The conformation of the chloroplast alpha -subunit is similar to the three conformations found in the bovine mitochondrial structure. The Calpha atoms superimpose with rms deviations of 1.31, 1.31, and 0.95 Å with the mitochondrial alpha TP, alpha DP, and alpha E conformation. In contrast the chloroplast beta -subunit superimposes well only with the beta TP or beta DP conformation of the mitochondrial enzyme. The Calpha atoms show rms deviations of 1.24 and 1.19 Å, respectively.

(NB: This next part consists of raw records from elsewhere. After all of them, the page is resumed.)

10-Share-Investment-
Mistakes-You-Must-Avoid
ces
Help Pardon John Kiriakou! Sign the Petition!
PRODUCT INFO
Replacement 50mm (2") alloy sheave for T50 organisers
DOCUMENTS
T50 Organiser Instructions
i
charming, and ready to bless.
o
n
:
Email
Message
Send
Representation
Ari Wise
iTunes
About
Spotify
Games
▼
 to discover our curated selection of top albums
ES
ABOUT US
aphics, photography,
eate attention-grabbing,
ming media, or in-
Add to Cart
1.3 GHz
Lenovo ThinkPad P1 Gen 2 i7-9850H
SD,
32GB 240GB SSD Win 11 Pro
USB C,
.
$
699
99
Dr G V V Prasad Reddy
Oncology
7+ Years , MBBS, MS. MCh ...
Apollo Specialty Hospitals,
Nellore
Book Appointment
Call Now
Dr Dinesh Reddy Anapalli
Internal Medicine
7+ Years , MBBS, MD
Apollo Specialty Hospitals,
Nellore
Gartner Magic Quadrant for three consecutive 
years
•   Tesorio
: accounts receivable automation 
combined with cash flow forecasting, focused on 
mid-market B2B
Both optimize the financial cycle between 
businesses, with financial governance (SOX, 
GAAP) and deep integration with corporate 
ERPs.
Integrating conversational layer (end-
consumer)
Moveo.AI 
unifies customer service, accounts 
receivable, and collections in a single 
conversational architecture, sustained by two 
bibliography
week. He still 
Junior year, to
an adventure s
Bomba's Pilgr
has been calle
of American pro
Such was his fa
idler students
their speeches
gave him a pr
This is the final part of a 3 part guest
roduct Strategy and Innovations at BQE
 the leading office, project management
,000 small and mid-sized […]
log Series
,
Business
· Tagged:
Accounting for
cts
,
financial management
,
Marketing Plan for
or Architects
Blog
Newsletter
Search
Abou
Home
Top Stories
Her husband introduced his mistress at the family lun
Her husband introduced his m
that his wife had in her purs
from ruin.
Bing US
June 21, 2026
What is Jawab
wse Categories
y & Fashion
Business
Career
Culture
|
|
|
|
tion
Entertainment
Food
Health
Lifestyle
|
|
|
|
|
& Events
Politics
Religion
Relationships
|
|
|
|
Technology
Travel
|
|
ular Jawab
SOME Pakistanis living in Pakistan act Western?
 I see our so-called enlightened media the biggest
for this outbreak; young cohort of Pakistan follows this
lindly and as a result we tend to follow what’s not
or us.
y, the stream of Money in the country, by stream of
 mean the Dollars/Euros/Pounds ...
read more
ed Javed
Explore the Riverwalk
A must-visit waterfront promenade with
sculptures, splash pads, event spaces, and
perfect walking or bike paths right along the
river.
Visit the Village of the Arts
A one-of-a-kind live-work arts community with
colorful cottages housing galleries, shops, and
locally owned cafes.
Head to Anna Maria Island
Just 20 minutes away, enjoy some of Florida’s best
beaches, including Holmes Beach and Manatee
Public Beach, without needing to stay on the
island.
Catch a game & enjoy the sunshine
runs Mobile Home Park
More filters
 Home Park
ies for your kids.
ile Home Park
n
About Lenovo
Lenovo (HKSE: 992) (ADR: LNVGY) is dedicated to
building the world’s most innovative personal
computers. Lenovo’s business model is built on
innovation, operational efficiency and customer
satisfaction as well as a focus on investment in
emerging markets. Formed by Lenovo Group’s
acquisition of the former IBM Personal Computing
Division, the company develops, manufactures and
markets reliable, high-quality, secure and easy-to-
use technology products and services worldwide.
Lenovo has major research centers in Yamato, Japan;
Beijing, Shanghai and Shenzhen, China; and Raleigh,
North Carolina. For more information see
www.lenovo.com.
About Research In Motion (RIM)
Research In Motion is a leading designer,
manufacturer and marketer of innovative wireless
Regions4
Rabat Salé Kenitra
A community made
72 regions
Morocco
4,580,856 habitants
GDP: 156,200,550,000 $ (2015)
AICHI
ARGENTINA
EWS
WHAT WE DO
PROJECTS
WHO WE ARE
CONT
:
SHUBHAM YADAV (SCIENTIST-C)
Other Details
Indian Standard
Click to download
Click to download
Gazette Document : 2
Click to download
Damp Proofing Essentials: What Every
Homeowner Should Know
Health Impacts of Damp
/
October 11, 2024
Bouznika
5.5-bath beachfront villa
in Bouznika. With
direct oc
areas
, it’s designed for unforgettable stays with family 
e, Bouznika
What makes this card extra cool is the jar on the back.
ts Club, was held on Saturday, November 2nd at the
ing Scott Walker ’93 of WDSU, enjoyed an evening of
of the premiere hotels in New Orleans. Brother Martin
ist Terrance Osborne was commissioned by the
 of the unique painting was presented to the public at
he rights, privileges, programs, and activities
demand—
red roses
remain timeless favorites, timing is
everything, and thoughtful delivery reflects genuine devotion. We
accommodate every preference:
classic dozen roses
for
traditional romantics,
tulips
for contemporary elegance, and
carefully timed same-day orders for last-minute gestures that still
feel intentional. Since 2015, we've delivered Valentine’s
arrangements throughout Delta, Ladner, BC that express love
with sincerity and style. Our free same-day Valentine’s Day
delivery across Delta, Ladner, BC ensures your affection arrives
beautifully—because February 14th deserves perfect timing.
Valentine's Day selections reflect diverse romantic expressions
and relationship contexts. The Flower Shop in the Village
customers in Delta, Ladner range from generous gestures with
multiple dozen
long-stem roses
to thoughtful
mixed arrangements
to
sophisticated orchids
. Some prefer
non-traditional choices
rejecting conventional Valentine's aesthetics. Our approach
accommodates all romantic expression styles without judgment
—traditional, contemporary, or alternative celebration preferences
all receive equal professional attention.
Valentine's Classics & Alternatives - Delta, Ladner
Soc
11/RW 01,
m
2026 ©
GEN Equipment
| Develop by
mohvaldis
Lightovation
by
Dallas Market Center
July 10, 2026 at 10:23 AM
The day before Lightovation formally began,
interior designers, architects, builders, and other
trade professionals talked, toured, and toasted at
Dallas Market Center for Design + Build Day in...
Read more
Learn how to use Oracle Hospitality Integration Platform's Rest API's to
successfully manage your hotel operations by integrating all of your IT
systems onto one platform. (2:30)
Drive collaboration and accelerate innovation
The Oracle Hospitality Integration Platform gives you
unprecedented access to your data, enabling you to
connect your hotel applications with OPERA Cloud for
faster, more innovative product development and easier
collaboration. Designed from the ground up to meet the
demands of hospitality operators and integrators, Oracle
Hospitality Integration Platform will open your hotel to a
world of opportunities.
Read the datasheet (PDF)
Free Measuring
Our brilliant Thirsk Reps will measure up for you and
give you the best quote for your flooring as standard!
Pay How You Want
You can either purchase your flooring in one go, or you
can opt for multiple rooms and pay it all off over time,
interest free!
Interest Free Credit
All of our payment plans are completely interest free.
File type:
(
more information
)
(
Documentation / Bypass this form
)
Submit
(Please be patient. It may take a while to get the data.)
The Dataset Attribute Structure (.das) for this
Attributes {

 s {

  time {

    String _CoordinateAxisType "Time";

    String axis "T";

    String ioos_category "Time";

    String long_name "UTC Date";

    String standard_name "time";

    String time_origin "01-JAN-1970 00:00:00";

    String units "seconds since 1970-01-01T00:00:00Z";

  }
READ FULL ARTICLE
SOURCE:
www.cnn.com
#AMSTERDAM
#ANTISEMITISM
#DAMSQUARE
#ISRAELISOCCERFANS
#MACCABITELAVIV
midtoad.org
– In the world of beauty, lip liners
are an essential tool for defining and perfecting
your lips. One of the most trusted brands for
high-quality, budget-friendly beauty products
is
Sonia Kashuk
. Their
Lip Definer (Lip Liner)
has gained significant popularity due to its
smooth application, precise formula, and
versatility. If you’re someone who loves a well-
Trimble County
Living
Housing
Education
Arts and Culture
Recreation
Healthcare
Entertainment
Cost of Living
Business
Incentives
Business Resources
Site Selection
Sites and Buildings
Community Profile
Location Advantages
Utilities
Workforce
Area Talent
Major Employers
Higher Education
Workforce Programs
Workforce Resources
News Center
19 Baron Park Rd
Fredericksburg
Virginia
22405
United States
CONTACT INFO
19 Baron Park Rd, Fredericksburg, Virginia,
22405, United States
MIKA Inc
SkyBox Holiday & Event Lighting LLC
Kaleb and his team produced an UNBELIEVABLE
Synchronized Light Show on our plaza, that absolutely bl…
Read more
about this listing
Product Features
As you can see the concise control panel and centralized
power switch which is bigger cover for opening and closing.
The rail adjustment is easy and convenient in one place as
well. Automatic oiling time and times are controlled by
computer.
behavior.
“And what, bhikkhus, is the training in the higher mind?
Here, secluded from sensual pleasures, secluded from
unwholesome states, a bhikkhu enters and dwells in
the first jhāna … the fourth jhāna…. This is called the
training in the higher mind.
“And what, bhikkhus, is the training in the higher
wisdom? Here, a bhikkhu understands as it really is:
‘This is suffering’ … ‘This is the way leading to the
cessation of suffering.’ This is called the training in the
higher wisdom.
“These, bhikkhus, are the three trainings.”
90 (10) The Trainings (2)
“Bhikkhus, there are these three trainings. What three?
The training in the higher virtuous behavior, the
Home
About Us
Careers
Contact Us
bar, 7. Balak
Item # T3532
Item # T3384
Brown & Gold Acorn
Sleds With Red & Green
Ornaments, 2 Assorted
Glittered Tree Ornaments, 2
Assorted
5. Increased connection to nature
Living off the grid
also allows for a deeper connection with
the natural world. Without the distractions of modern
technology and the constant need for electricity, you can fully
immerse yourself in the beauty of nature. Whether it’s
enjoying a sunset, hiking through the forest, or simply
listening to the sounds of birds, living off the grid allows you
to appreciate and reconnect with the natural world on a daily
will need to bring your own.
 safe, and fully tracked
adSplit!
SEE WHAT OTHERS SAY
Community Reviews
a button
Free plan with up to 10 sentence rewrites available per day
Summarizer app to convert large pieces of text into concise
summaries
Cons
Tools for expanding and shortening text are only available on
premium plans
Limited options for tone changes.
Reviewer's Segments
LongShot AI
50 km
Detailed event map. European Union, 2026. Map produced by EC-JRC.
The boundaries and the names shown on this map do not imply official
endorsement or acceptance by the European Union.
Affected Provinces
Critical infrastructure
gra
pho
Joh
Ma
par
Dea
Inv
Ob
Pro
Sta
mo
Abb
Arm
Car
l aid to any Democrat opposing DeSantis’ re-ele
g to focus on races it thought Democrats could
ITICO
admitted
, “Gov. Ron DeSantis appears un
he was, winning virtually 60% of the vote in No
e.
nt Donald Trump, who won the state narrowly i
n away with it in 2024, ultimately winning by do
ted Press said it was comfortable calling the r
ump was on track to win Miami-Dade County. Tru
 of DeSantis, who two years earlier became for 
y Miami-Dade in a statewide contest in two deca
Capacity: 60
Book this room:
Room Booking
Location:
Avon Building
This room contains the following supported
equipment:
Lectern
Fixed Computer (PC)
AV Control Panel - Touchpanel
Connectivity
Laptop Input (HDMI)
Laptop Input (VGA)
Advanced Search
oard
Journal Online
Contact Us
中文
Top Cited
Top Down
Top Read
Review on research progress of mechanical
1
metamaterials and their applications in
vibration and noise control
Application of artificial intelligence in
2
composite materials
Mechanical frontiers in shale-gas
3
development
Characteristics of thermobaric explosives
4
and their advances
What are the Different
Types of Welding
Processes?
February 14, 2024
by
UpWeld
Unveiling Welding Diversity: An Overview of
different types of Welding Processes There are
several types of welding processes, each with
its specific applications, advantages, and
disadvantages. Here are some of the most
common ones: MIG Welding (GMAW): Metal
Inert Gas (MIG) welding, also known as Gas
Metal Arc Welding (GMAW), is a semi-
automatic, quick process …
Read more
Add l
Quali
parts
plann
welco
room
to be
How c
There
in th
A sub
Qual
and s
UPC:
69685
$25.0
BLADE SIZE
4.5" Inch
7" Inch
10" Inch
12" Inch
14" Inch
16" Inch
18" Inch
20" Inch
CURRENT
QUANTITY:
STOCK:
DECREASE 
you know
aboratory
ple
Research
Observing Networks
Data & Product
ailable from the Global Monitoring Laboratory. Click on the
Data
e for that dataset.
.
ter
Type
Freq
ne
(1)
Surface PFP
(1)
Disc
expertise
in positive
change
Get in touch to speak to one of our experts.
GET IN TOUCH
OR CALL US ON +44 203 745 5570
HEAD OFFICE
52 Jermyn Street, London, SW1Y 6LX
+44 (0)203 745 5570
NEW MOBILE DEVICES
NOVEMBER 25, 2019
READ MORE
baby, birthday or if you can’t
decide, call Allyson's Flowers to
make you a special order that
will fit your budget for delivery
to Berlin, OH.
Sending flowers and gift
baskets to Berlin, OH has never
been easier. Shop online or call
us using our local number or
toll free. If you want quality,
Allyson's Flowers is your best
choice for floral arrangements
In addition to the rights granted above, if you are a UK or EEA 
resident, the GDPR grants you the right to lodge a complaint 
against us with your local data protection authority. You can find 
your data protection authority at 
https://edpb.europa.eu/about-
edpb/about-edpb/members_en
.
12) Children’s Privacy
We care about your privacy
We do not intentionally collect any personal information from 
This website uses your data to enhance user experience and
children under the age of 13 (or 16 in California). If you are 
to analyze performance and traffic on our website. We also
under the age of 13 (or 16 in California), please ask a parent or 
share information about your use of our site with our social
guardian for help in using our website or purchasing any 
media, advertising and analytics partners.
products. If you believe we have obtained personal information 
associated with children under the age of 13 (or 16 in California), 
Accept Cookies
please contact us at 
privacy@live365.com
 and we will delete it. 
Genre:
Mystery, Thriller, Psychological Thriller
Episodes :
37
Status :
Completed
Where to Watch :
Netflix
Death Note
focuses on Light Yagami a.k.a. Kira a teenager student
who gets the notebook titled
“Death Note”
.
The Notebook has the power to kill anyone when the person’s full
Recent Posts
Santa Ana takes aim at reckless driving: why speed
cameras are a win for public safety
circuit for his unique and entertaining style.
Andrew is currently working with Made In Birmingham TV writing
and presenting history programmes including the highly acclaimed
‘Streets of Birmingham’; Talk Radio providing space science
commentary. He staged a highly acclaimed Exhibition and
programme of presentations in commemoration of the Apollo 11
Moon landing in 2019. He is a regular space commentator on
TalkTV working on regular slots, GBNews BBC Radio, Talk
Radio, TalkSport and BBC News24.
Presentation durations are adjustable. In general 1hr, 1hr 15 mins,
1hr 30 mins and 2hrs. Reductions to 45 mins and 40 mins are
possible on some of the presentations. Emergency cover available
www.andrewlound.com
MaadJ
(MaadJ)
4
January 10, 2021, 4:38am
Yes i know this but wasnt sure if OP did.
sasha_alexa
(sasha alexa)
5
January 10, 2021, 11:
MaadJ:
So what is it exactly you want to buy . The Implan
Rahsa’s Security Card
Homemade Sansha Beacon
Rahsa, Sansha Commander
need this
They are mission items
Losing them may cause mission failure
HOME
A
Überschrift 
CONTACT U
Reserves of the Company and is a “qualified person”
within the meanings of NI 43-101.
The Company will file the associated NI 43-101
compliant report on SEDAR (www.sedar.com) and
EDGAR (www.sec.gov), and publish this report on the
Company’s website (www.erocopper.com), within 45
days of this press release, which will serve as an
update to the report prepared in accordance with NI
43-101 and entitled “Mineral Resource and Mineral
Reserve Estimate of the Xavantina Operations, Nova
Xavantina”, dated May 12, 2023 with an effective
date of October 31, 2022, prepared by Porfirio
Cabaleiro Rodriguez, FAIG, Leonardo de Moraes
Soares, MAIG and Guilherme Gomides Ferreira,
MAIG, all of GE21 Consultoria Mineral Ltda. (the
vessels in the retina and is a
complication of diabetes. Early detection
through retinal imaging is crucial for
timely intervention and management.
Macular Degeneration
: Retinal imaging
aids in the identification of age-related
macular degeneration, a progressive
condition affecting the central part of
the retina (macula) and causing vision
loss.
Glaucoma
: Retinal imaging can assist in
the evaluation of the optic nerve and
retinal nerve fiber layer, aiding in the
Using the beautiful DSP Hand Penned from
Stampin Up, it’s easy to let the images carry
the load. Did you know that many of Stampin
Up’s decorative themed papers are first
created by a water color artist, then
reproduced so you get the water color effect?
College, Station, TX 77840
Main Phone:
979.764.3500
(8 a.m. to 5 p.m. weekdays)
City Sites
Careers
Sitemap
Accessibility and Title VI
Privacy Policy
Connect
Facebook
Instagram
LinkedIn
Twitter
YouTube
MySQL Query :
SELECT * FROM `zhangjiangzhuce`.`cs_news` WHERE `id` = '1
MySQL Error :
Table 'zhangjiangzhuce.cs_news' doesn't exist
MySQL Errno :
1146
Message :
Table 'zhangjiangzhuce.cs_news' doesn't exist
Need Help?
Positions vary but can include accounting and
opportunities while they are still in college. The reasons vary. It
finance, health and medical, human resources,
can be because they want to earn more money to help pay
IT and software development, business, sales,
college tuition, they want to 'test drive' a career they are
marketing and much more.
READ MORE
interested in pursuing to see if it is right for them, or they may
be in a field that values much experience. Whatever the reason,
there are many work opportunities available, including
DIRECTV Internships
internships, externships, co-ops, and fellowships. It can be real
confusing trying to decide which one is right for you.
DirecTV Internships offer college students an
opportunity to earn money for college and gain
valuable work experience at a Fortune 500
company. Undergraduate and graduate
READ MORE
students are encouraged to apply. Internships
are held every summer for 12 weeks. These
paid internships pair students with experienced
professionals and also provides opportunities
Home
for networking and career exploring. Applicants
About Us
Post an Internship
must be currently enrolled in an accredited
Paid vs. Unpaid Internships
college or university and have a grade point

Comparison with the nucleotide-free beta E conformation of the mitochondrial structure reveals a rms deviation of 3.89 Å. Thus the chloroplast alpha  and beta -subunit seem to reflect the closed nucleotide-filled conformation of the mitochondrial enzyme rather than the open nucleotide-free conformation. However, the high temperature factors of the C-terminal domains of the alpha - and beta -subunits raise the possibility that more than one single, discrete conformation exists in the crystal structure. Different conformations might exist in particular of the catalytic beta -subunit. To discriminate these different conformations and to reduce the effects of model bias, residues beta Glu383-Phe430 which are involved in the conformational changes associated with nucleotide binding and catalytic turnover, were omitted in the structure refinement. Fig. 4 shows the calculated electron density map and the protein backbone corresponding to the beta DP and beta E conformation of the bovine mitochondrial ATPase (7). Although the corresponding calculated electron density is somewhat weaker than when all residues in the C-terminal region were included in the refinement, the density clearly indicate a closed conformation of the beta -subunit. Calculations of a composite omit, cross-validated, sigma -A weighted map, where small regions of the model (10%) are systematically excluded in the refinement, support this conclusion (Fig. 4B).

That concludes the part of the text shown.